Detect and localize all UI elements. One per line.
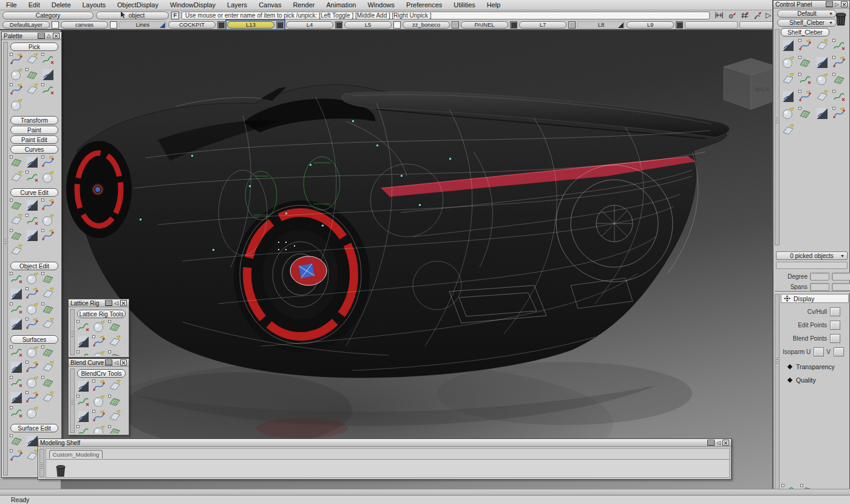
degree-v-field[interactable] <box>832 273 850 281</box>
palette-tool-icon[interactable] <box>25 271 39 286</box>
isoparm-u-field[interactable] <box>814 347 824 356</box>
shelf-tool-icon[interactable] <box>781 55 795 70</box>
collapse-icon[interactable]: ◁ <box>114 360 118 366</box>
close-icon[interactable] <box>841 1 848 7</box>
menu-item-canvas[interactable]: Canvas <box>259 1 281 9</box>
lattice-tool-icon[interactable] <box>92 319 106 334</box>
collapse-icon[interactable]: ◁ <box>716 440 721 446</box>
palette-tool-icon[interactable] <box>41 52 55 67</box>
palette-tool-icon[interactable] <box>41 345 55 359</box>
custom-modeling-tab[interactable]: Custom_Modeling <box>49 450 103 458</box>
control-panel-titlebar[interactable]: Control Panel ▷ <box>773 1 849 9</box>
palette-tool-icon[interactable] <box>25 67 39 82</box>
shelf-dropdown[interactable]: Shelf_Cleber▼ <box>777 19 837 27</box>
blend-scrollbar[interactable] <box>70 369 75 433</box>
display-checkbox[interactable] <box>830 307 840 316</box>
shelf-cleber-tab[interactable]: Shelf_Cleber <box>781 28 829 36</box>
palette-tool-icon[interactable] <box>41 170 55 185</box>
layer-toggle[interactable] <box>452 21 459 29</box>
palette-tool-icon[interactable] <box>41 198 55 213</box>
palette-tool-icon[interactable] <box>25 317 39 332</box>
palette-tool-icon[interactable] <box>9 67 24 82</box>
view-cube[interactable]: BACK <box>724 58 772 109</box>
layer-button[interactable]: L7 <box>519 21 566 29</box>
blend-tool-icon[interactable] <box>92 424 106 434</box>
palette-tool-icon[interactable] <box>9 390 24 405</box>
blend-tool-icon[interactable] <box>92 379 106 393</box>
palette-tool-icon[interactable] <box>9 155 24 169</box>
menu-item-windows[interactable]: Windows <box>367 1 395 9</box>
blend-tool-icon[interactable] <box>107 394 122 409</box>
layer-toggle[interactable] <box>217 21 225 29</box>
blend-tool-icon[interactable] <box>92 409 106 424</box>
palette-tool-icon[interactable] <box>41 83 55 97</box>
pick-object-icon[interactable] <box>727 11 736 19</box>
shelf-tool-icon[interactable] <box>798 89 812 104</box>
palette-tool-icon[interactable] <box>25 345 39 359</box>
window-menu-icon[interactable] <box>707 440 715 446</box>
menu-item-objectdisplay[interactable]: ObjectDisplay <box>117 1 158 9</box>
palette-tool-icon[interactable] <box>41 287 55 301</box>
blend-tool-icon[interactable] <box>107 409 122 424</box>
palette-section-surface-edit[interactable]: Surface Edit <box>10 424 58 432</box>
shelf-tool-icon[interactable] <box>832 72 846 87</box>
palette-tool-icon[interactable] <box>41 67 55 82</box>
close-icon[interactable] <box>722 440 729 446</box>
lattice-rig-titlebar[interactable]: Lattice Rig ◁ <box>69 299 129 307</box>
lattice-tool-icon[interactable] <box>76 319 90 334</box>
layer-button[interactable]: L5 <box>344 21 392 29</box>
palette-tool-icon[interactable] <box>9 434 24 448</box>
spans-u-field[interactable] <box>810 283 829 291</box>
snap-curve-icon[interactable] <box>753 11 762 19</box>
layer-button[interactable]: PAINEL <box>461 21 508 29</box>
promptline-expand-icon[interactable]: ▷ <box>766 11 771 19</box>
shelf-tool-icon[interactable] <box>798 38 812 53</box>
palette-tool-icon[interactable] <box>41 228 55 243</box>
shelf-tool-icon[interactable] <box>798 72 812 87</box>
menu-item-render[interactable]: Render <box>293 1 314 9</box>
layer-button[interactable]: Lines <box>119 21 166 29</box>
layer-button[interactable]: canvas <box>61 21 108 29</box>
trash-icon[interactable] <box>834 10 848 27</box>
palette-section-curves[interactable]: Curves <box>10 145 58 154</box>
prompt-line[interactable]: Use mouse or enter name of item to pick … <box>182 12 710 19</box>
layer-toggle[interactable] <box>568 21 576 29</box>
shelf-tool-icon[interactable] <box>798 55 812 70</box>
palette-tool-icon[interactable] <box>41 155 55 169</box>
isoparm-v-field[interactable] <box>834 347 844 356</box>
palette-tool-icon[interactable] <box>25 375 39 390</box>
layer-visibility-triangle-icon[interactable] <box>618 22 624 28</box>
blend-tool-icon[interactable] <box>107 379 122 393</box>
layer-button[interactable]: L8 <box>577 21 625 29</box>
palette-section-paint[interactable]: Paint <box>10 126 58 134</box>
palette-tool-icon[interactable] <box>25 360 39 375</box>
shelf-scrollbar[interactable] <box>39 449 44 477</box>
palette-tool-icon[interactable] <box>25 83 39 97</box>
palette-tool-icon[interactable] <box>25 170 39 185</box>
shelf-tool-icon[interactable] <box>815 38 829 53</box>
palette-tool-icon[interactable] <box>9 360 24 375</box>
menu-item-help[interactable]: Help <box>487 1 501 9</box>
blend-tool-icon[interactable] <box>76 394 90 409</box>
palette-section-curve-edit[interactable]: Curve Edit <box>10 188 58 197</box>
layer-empty-slot[interactable] <box>685 21 738 29</box>
window-menu-icon[interactable] <box>38 33 45 39</box>
collapse-icon[interactable]: ◁ <box>114 301 118 306</box>
palette-titlebar[interactable]: Palette △ <box>2 32 61 40</box>
layer-button[interactable]: L13 <box>227 21 274 29</box>
palette-tool-icon[interactable] <box>9 271 24 286</box>
spans-v-field[interactable] <box>832 283 850 291</box>
palette-tool-icon[interactable] <box>9 406 24 420</box>
palette-tool-icon[interactable] <box>9 375 24 390</box>
modeling-shelf-titlebar[interactable]: Modeling Shelf ◁ <box>38 439 731 447</box>
layer-toggle[interactable] <box>335 21 342 29</box>
lattice-tool-icon[interactable] <box>107 350 122 356</box>
palette-section-object-edit[interactable]: Object Edit <box>10 262 58 270</box>
close-icon[interactable] <box>120 300 127 306</box>
palette-tool-icon[interactable] <box>25 52 39 67</box>
menu-item-windowdisplay[interactable]: WindowDisplay <box>170 1 216 9</box>
display-checkbox[interactable] <box>830 334 840 343</box>
palette-tool-icon[interactable] <box>25 287 39 301</box>
palette-tool-icon[interactable] <box>41 360 55 375</box>
category-button[interactable]: Category <box>2 12 93 19</box>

What the task requires:
Transcribe the records verbatim and omit the images.

Completed exercise:
Detect and localize all UI elements. One per line.
degree-v-field[interactable] <box>832 273 850 281</box>
palette-tool-icon[interactable] <box>25 271 39 286</box>
isoparm-u-field[interactable] <box>814 347 824 356</box>
shelf-tool-icon[interactable] <box>781 55 795 70</box>
collapse-icon[interactable]: ◁ <box>114 360 118 366</box>
close-icon[interactable] <box>841 1 848 7</box>
menu-item-canvas[interactable]: Canvas <box>259 1 281 9</box>
lattice-tool-icon[interactable] <box>92 319 106 334</box>
collapse-icon[interactable]: ◁ <box>716 440 721 446</box>
palette-tool-icon[interactable] <box>41 52 55 67</box>
palette-tool-icon[interactable] <box>41 345 55 359</box>
custom-modeling-tab[interactable]: Custom_Modeling <box>49 450 103 458</box>
control-panel-titlebar[interactable]: Control Panel ▷ <box>773 1 849 9</box>
palette-tool-icon[interactable] <box>25 67 39 82</box>
shelf-dropdown[interactable]: Shelf_Cleber▼ <box>777 19 837 27</box>
blend-scrollbar[interactable] <box>70 369 75 433</box>
display-checkbox[interactable] <box>830 307 840 316</box>
shelf-cleber-tab[interactable]: Shelf_Cleber <box>781 28 829 36</box>
palette-tool-icon[interactable] <box>41 170 55 185</box>
layer-toggle[interactable] <box>452 21 459 29</box>
palette-tool-icon[interactable] <box>41 198 55 213</box>
palette-tool-icon[interactable] <box>25 317 39 332</box>
palette-tool-icon[interactable] <box>9 67 24 82</box>
view-cube[interactable]: BACK <box>724 58 772 109</box>
layer-button[interactable]: L7 <box>519 21 566 29</box>
blend-tool-icon[interactable] <box>92 424 106 434</box>
palette-tool-icon[interactable] <box>9 390 24 405</box>
blend-tool-icon[interactable] <box>92 379 106 393</box>
palette-tool-icon[interactable] <box>9 155 24 169</box>
menu-item-windows[interactable]: Windows <box>367 1 395 9</box>
blend-tool-icon[interactable] <box>107 394 122 409</box>
layer-toggle[interactable] <box>217 21 225 29</box>
blend-tool-icon[interactable] <box>92 409 106 424</box>
palette-tool-icon[interactable] <box>41 83 55 97</box>
pick-object-icon[interactable] <box>727 11 736 19</box>
shelf-tool-icon[interactable] <box>798 89 812 104</box>
palette-tool-icon[interactable] <box>25 345 39 359</box>
window-menu-icon[interactable] <box>707 440 715 446</box>
menu-item-objectdisplay[interactable]: ObjectDisplay <box>117 1 158 9</box>
palette-tool-icon[interactable] <box>41 287 55 301</box>
blend-tool-icon[interactable] <box>107 409 122 424</box>
palette-section-surface-edit[interactable]: Surface Edit <box>10 424 58 432</box>
shelf-tool-icon[interactable] <box>832 72 846 87</box>
palette-tool-icon[interactable] <box>41 67 55 82</box>
close-icon[interactable] <box>722 440 729 446</box>
lattice-rig-titlebar[interactable]: Lattice Rig ◁ <box>69 299 129 307</box>
lattice-tool-icon[interactable] <box>76 319 90 334</box>
layer-button[interactable]: L5 <box>344 21 392 29</box>
palette-tool-icon[interactable] <box>9 434 24 448</box>
spans-u-field[interactable] <box>810 283 829 291</box>
snap-curve-icon[interactable] <box>753 11 762 19</box>
layer-button[interactable]: PAINEL <box>461 21 508 29</box>
promptline-expand-icon[interactable]: ▷ <box>766 11 771 19</box>
shelf-tool-icon[interactable] <box>798 38 812 53</box>
palette-tool-icon[interactable] <box>41 228 55 243</box>
shelf-tool-icon[interactable] <box>798 72 812 87</box>
menu-item-render[interactable]: Render <box>293 1 314 9</box>
layer-button[interactable]: Lines <box>119 21 166 29</box>
layer-button[interactable]: canvas <box>61 21 108 29</box>
trash-icon[interactable] <box>834 10 848 27</box>
palette-section-curves[interactable]: Curves <box>10 145 58 154</box>
prompt-line[interactable]: Use mouse or enter name of item to pick … <box>182 12 710 19</box>
layer-toggle[interactable] <box>568 21 576 29</box>
shelf-tool-icon[interactable] <box>798 55 812 70</box>
palette-tool-icon[interactable] <box>41 155 55 169</box>
isoparm-v-field[interactable] <box>834 347 844 356</box>
palette-tool-icon[interactable] <box>25 375 39 390</box>
layer-visibility-triangle-icon[interactable] <box>618 22 624 28</box>
blend-tool-icon[interactable] <box>107 379 122 393</box>
layer-button[interactable]: L8 <box>577 21 625 29</box>
palette-section-paint[interactable]: Paint <box>10 126 58 134</box>
palette-tool-icon[interactable] <box>25 360 39 375</box>
shelf-scrollbar[interactable] <box>39 449 44 477</box>
palette-tool-icon[interactable] <box>25 83 39 97</box>
palette-tool-icon[interactable] <box>25 170 39 185</box>
shelf-tool-icon[interactable] <box>815 38 829 53</box>
palette-tool-icon[interactable] <box>9 360 24 375</box>
menu-item-help[interactable]: Help <box>487 1 501 9</box>
blend-tool-icon[interactable] <box>76 394 90 409</box>
palette-section-curve-edit[interactable]: Curve Edit <box>10 188 58 197</box>
layer-empty-slot[interactable] <box>685 21 738 29</box>
window-menu-icon[interactable] <box>38 33 45 39</box>
collapse-icon[interactable]: ◁ <box>114 301 118 306</box>
palette-titlebar[interactable]: Palette △ <box>2 32 61 40</box>
layer-button[interactable]: L13 <box>227 21 274 29</box>
palette-tool-icon[interactable] <box>9 271 24 286</box>
spans-v-field[interactable] <box>832 283 850 291</box>
palette-tool-icon[interactable] <box>9 406 24 420</box>
palette-tool-icon[interactable] <box>9 375 24 390</box>
modeling-shelf-titlebar[interactable]: Modeling Shelf ◁ <box>38 439 731 447</box>
layer-toggle[interactable] <box>335 21 342 29</box>
lattice-tool-icon[interactable] <box>107 350 122 356</box>
palette-section-object-edit[interactable]: Object Edit <box>10 262 58 270</box>
close-icon[interactable] <box>120 300 127 306</box>
palette-tool-icon[interactable] <box>25 52 39 67</box>
menu-item-windowdisplay[interactable]: WindowDisplay <box>170 1 216 9</box>
display-checkbox[interactable] <box>830 334 840 343</box>
palette-tool-icon[interactable] <box>25 287 39 301</box>
palette-tool-icon[interactable] <box>41 360 55 375</box>
category-button[interactable]: Category <box>2 12 93 19</box>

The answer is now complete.